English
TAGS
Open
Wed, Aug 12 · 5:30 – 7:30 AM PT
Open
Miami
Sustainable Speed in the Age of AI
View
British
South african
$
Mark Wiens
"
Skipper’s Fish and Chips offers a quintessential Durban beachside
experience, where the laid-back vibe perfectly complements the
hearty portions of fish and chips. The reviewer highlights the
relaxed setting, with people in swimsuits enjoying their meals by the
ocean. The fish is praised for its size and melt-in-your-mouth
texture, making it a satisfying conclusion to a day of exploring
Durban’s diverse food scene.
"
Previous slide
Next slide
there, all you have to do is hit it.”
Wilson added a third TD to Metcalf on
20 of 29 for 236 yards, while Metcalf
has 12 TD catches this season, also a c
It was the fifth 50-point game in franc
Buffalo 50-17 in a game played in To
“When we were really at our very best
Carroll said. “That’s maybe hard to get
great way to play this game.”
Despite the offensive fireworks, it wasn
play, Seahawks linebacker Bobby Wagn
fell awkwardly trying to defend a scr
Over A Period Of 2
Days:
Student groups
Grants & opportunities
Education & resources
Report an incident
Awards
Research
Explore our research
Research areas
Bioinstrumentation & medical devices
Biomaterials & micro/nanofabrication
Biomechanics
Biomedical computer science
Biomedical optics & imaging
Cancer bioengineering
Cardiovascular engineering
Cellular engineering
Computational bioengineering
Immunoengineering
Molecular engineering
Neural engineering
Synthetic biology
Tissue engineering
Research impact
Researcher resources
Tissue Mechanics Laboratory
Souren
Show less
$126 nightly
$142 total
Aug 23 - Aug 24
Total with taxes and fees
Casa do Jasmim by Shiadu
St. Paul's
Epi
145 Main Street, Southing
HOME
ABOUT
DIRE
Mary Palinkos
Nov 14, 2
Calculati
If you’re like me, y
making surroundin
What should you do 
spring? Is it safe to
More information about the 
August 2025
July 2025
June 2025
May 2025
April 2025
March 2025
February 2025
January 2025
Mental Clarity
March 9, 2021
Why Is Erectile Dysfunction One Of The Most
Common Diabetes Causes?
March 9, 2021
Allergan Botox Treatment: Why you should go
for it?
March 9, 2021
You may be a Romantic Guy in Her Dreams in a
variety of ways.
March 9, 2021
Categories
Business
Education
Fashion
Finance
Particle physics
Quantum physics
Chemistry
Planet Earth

○ ○ ○

Task details: Copy out each line of the material and keep every word unchanged.

Response area:
English
TAGS
Open
Wed, Aug 12 · 5:30 – 7:30 AM PT
Open
Miami
Sustainable Speed in the Age of AI
View
British
South african
$
Mark Wiens
"
Skipper’s Fish and Chips offers a quintessential Durban beachside
experience, where the laid-back vibe perfectly complements the
hearty portions of fish and chips. The reviewer highlights the
relaxed setting, with people in swimsuits enjoying their meals by the
ocean. The fish is praised for its size and melt-in-your-mouth
texture, making it a satisfying conclusion to a day of exploring
Durban’s diverse food scene.
"
Previous slide
Next slide
there, all you have to do is hit it.”
Wilson added a third TD to Metcalf on
20 of 29 for 236 yards, while Metcalf
has 12 TD catches this season, also a c
It was the fifth 50-point game in franc
Buffalo 50-17 in a game played in To
“When we were really at our very best
Carroll said. “That’s maybe hard to get
great way to play this game.”
Despite the offensive fireworks, it wasn
play, Seahawks linebacker Bobby Wagn
fell awkwardly trying to defend a scr
Over A Period Of 2
Days:
Student groups
Grants & opportunities
Education & resources
Report an incident
Awards
Research
Explore our research
Research areas
Bioinstrumentation & medical devices
Biomaterials & micro/nanofabrication
Biomechanics
Biomedical computer science
Biomedical optics & imaging
Cancer bioengineering
Cardiovascular engineering
Cellular engineering
Computational bioengineering
Immunoengineering
Molecular engineering
Neural engineering
Synthetic biology
Tissue engineering
Research impact
Researcher resources
Tissue Mechanics Laboratory
Souren
Show less
$126 nightly
$142 total
Aug 23 - Aug 24
Total with taxes and fees
Casa do Jasmim by Shiadu
St. Paul's
Epi
145 Main Street, Southing
HOME
ABOUT
DIRE
Mary Palinkos
Nov 14, 2
Calculati
If you’re like me, y
making surroundin
What should you do 
spring? Is it safe to
More information about the 
August 2025
July 2025
June 2025
May 2025
April 2025
March 2025
February 2025
January 2025
Mental Clarity
March 9, 2021
Why Is Erectile Dysfunction One Of The Most
Common Diabetes Causes?
March 9, 2021
Allergan Botox Treatment: Why you should go
for it?
March 9, 2021
You may be a Romantic Guy in Her Dreams in a
variety of ways.
March 9, 2021
Categories
Business
Education
Fashion
Finance
Particle physics
Quantum physics
Chemistry
Planet Earth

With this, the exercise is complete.